(DATA PROVIDED):
·····
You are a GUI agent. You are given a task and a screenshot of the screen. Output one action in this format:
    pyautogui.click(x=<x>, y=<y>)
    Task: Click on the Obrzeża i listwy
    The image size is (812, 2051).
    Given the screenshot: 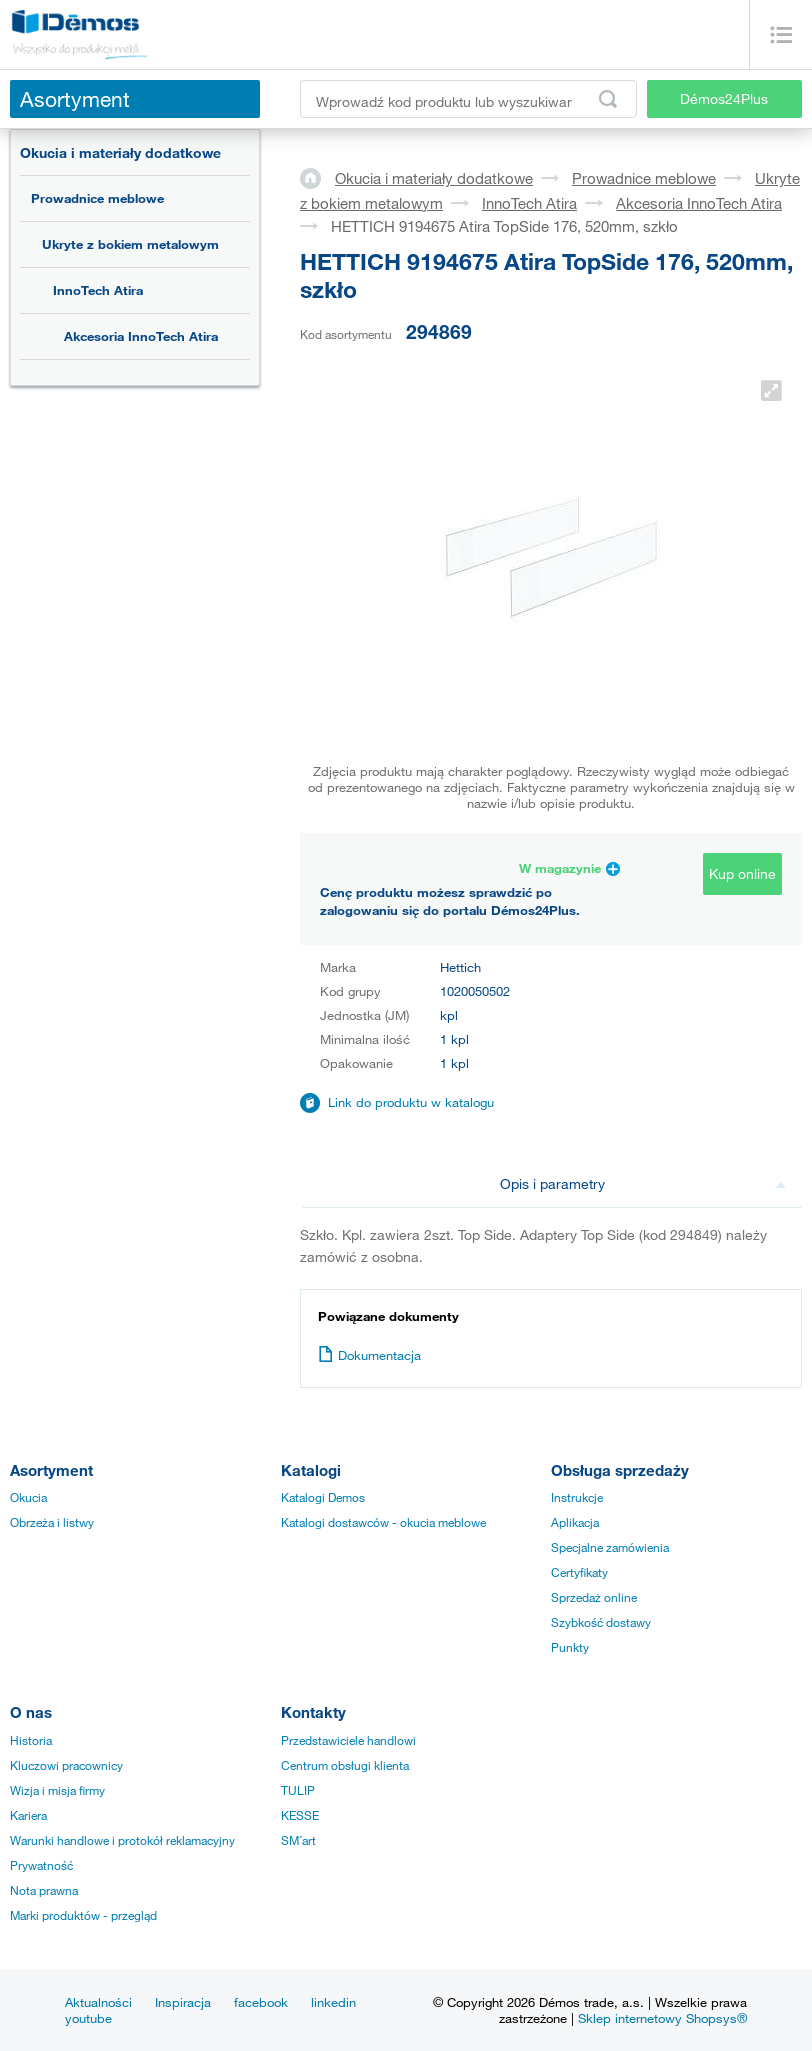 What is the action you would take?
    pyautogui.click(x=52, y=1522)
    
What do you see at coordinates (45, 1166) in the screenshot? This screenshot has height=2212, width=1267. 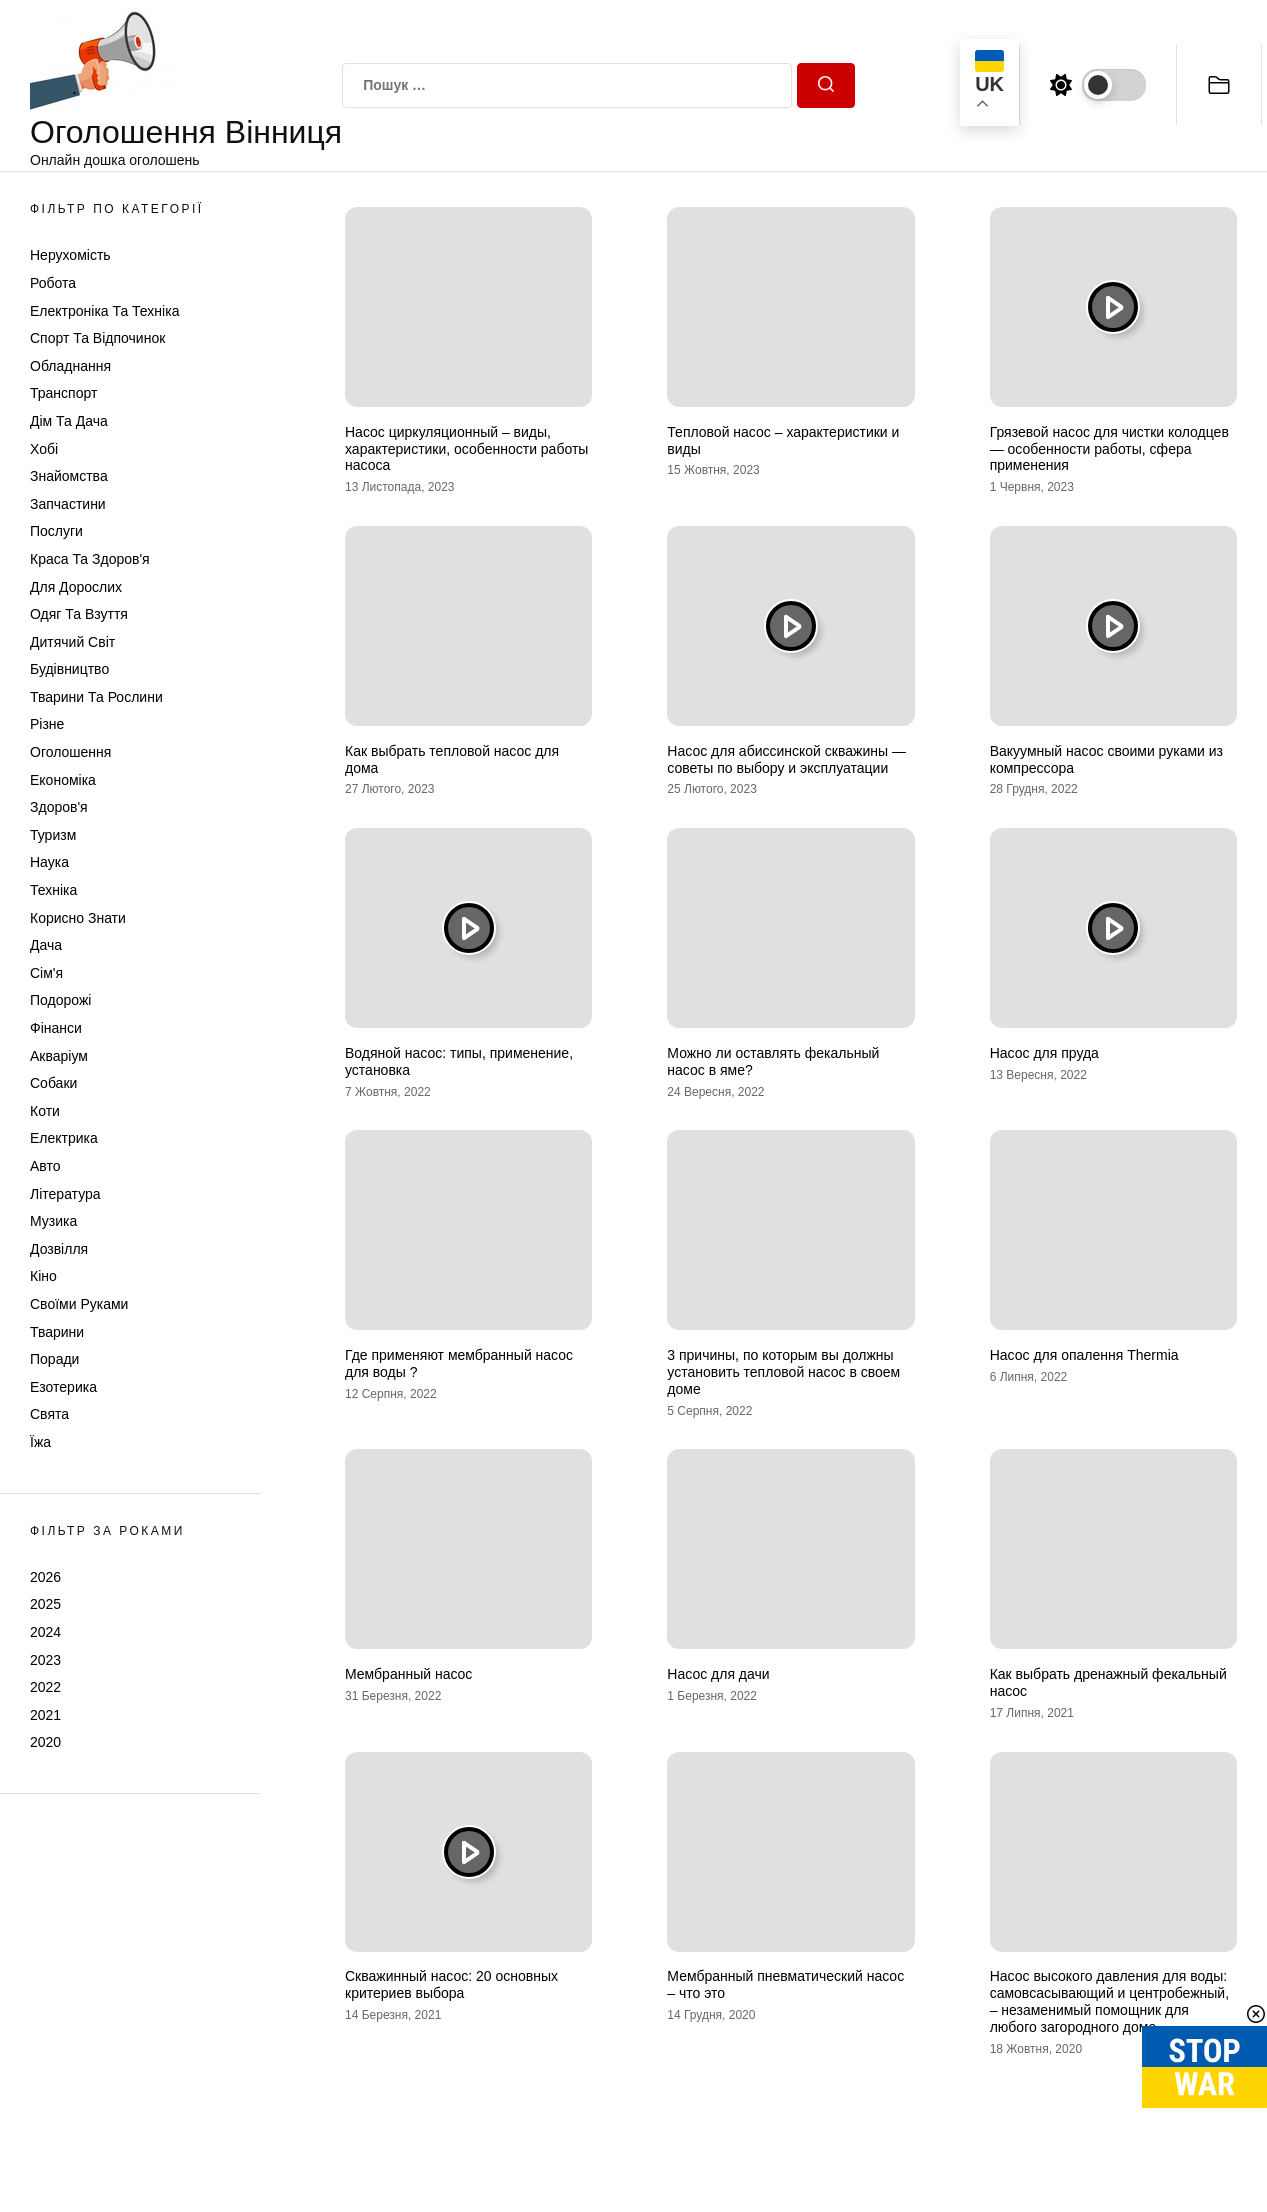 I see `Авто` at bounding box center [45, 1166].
·····
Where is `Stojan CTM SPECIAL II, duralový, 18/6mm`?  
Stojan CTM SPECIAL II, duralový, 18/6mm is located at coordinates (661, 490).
·····
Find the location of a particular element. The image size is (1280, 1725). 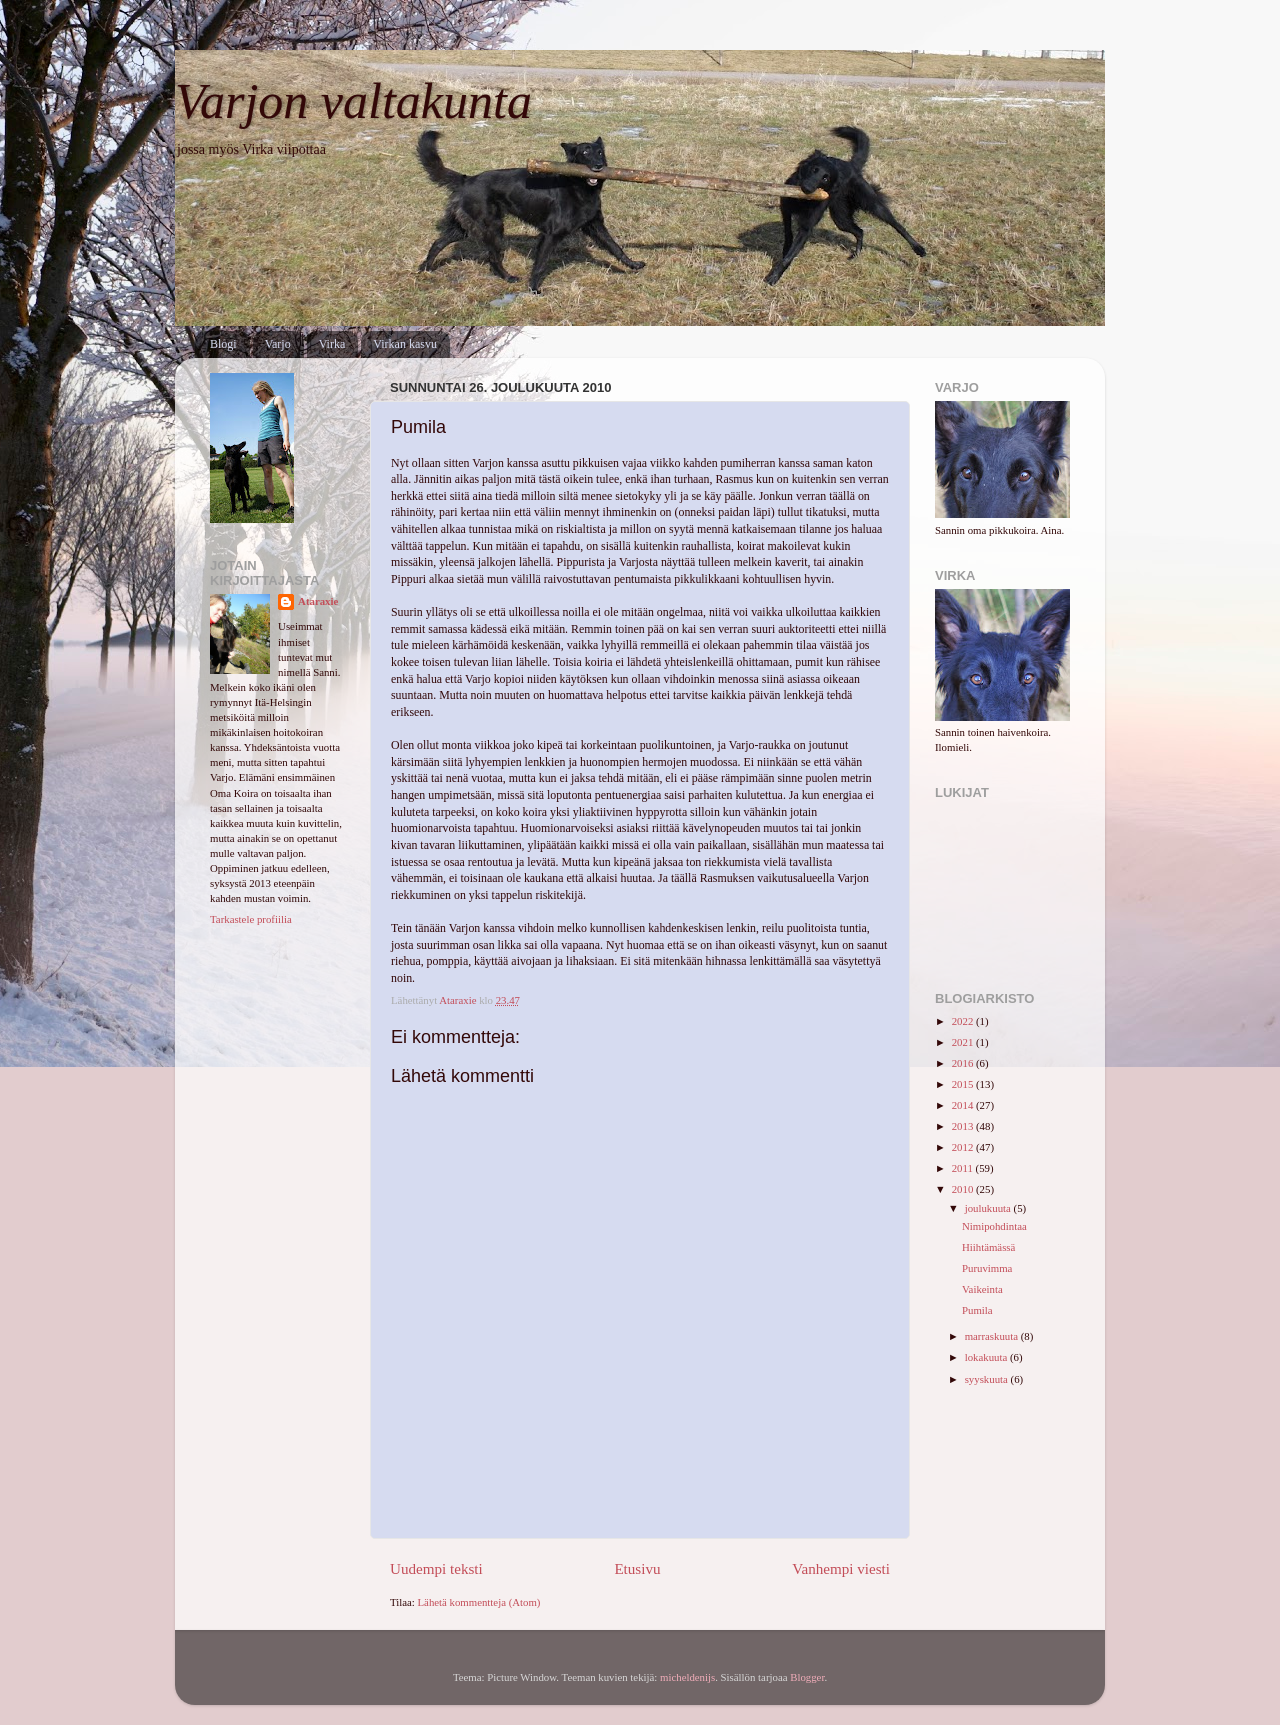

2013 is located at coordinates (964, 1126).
·····
(ACTIVITY):
Scan the records above for the lines holding "You are a GUI" and "The image size is (812, 2051).". Transcribe those two and every line between them word for word, and no others.

(THE ANSWER):
You are a GUI agent. You are given a task and a screenshot of the screen. Output one action in this format:
    pyautogui.click(x=<x>, y=<y>)
    Task: Click on the Obrzeża i listwy
    The image size is (812, 2051).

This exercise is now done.